Wenn das einmalig wäre, wenn es 30 Jahre in der Vergangenheit liegen würde, dann, ja dann wäre es nicht viel besser, aber verständlicher. Es ist aber aktuell. Nun wären es doch gerade Pädagoginnen und Pädagogen, Heilpädagoginnen und Heilpädagogen, Psychologinnen und Psychologen, Schulleiter und Schulleiterinnen, … die wissen müssten, wie zielführend ein solches Setting ist. Nicht?

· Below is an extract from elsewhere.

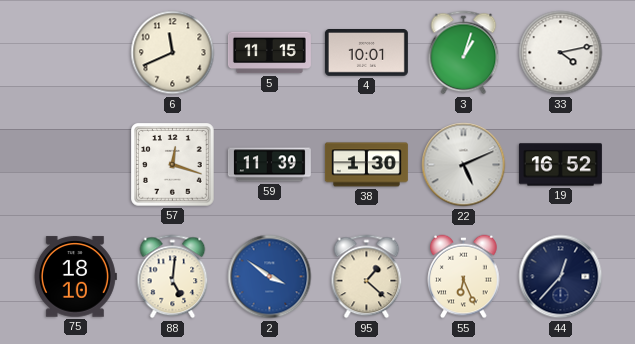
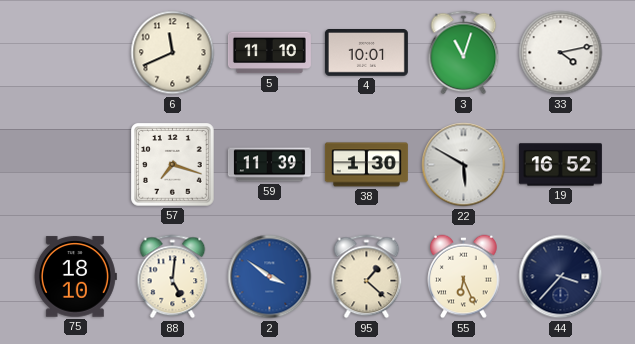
5: 11:15 -> 11:10
3: 1:03 -> 11:03
57: 12:18 -> 7:18
22: 5:11 -> 5:50
44: 12:37 -> 3:37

Nun, vielleicht haben sie sich im Vorfeld viele Gedanken gemacht. Ein runder Tisch oder über die Ecke sitzen, etwas zu trinken anbieten, positives Feedback zuerst, Ressourcen erwähnen, positive Verstärkung durch Mimik und Gestik. Wer weiss. Sie scheinen aber nicht sehr viel Einfühlungsvermögen zu haben. Vielleicht.

Vielleicht können sich Expertinnen und Experten in grösseren Gruppen auch besser verstecken. Vielleicht müssen sie die Verantwortung nicht übernehmen. Vielleicht sind sie selbst unsicher und sind froh, wenn sie sich wie Schafe in der Herde verstecken können. Vielleicht.

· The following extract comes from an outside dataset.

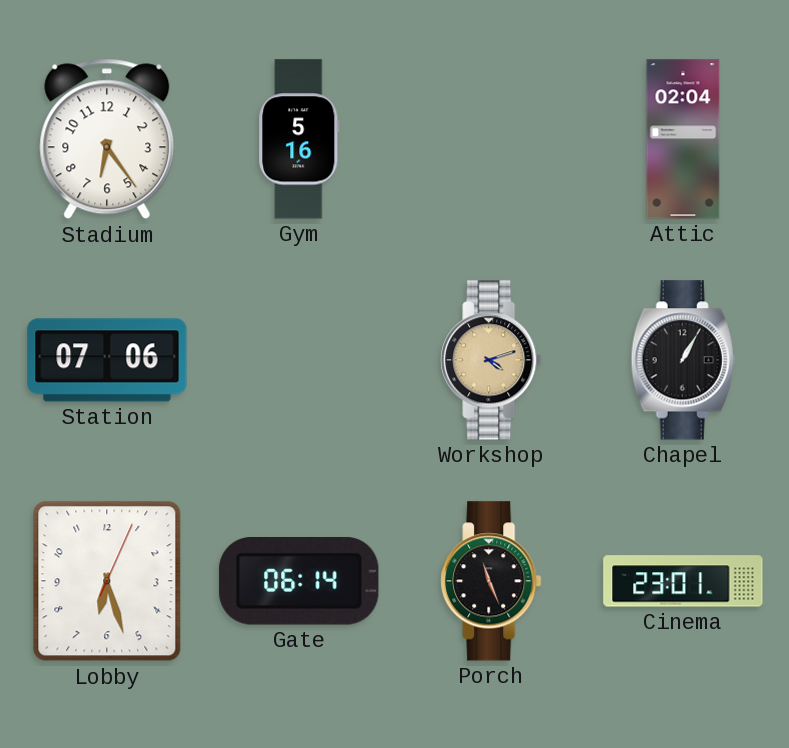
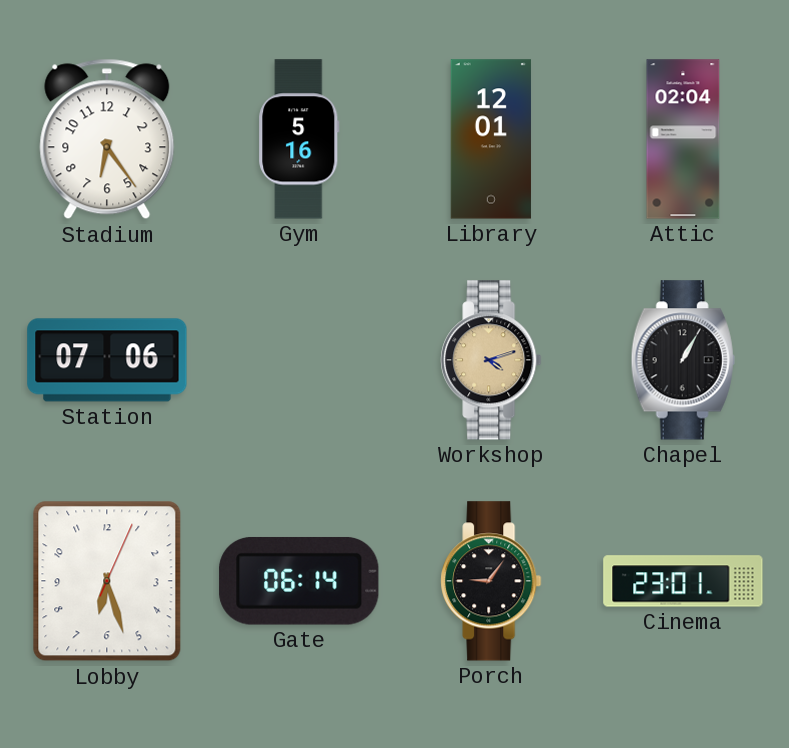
Library: none -> 12:01
Porch: 11:26 -> 9:06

Früher habe dieser junge Mensch sehr gerne und gut gezeichnet. Heute nicht mehr. In der Schule war das nicht gefragt oder wenn, dann halt anders. Dieser junge Mensch habe ein Hobby mit Tieren. Tiere urteilen nicht, vermute ich. Vielleicht haben Tiere aber auch ein gutes Gespür für Menschen. Vielleicht.

Ich hörte einen Vater von seinem Kind erzählen. Ich hörte wunderbare Eigenschaften eines jungen Menschen, der nicht so sein sollte, wie er ist. Jetzt könnte dieser junge Mensch sich selbst sein, kann viele von den Stärken in den Beruf bringen. Wären da nicht diese verdammten Erfahrungen aus der Schule, die anscheinend wieder auftauchen und nun für erste Schwierigkeiten sorgen.


PS: Ich finde es sehr wichtig und hilfreich, wenn sich «Helfer*innen» gegenseitig austauschen und interdisziplinär arbeiten. Es ist auch gut, wenn das Gespräch von mehr als einer Person geführt oder geleitet wird. Daran gibt es nichts auszusetzen. So aber nicht. Stell dir vor, an deinem nächsten Jahresgespräch, Vorstellungsgespräch, Probezeitgespräch sitzen dir 6 Personen gegenüber. Man könnte sich vorstellen direkte:r Vorgesetzte:r, CEO, HR, und hier gehen mir schon die Ideen aus, wer da noch sitzen könnte.

Es ist auch so, dass dieser junge Mensch (wie alle anderen auch) selbst Verantwortung für sich übernehmen muss (darf). Das heisst aber auch mit der jahrelangen (negativen) Erfahrung frieden zu schliessen und das passiert nicht von heute auf morgen.